Action item: Locate, in the data below, the line that contains "出が求められました。そのため、リフォーム業者と" and the line that contains "マネジャーさんのサポートを受けながら進めるこ"; reproduce exactly those two lines and every line between them, nothing more.

Given data:
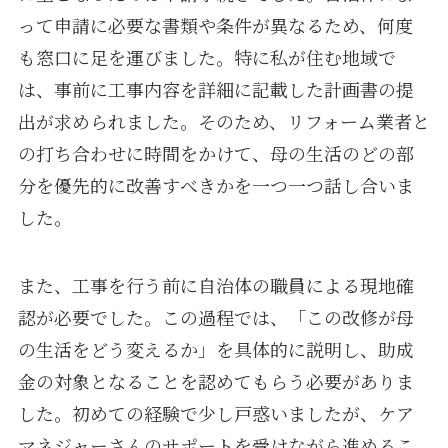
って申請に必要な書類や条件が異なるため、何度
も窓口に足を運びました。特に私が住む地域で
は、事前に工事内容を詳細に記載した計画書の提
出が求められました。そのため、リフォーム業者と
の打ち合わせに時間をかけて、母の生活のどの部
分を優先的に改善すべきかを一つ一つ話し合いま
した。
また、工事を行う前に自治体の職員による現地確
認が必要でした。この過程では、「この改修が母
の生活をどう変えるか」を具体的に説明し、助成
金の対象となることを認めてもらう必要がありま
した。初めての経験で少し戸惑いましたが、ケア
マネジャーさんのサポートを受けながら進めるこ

...

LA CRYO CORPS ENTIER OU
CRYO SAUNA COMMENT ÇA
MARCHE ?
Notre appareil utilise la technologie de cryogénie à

Task solution:
出が求められました。そのため、リフォーム業者と
の打ち合わせに時間をかけて、母の生活のどの部
分を優先的に改善すべきかを一つ一つ話し合いま
した。
また、工事を行う前に自治体の職員による現地確
認が必要でした。この過程では、「この改修が母
の生活をどう変えるか」を具体的に説明し、助成
金の対象となることを認めてもらう必要がありま
した。初めての経験で少し戸惑いましたが、ケア
マネジャーさんのサポートを受けながら進めるこ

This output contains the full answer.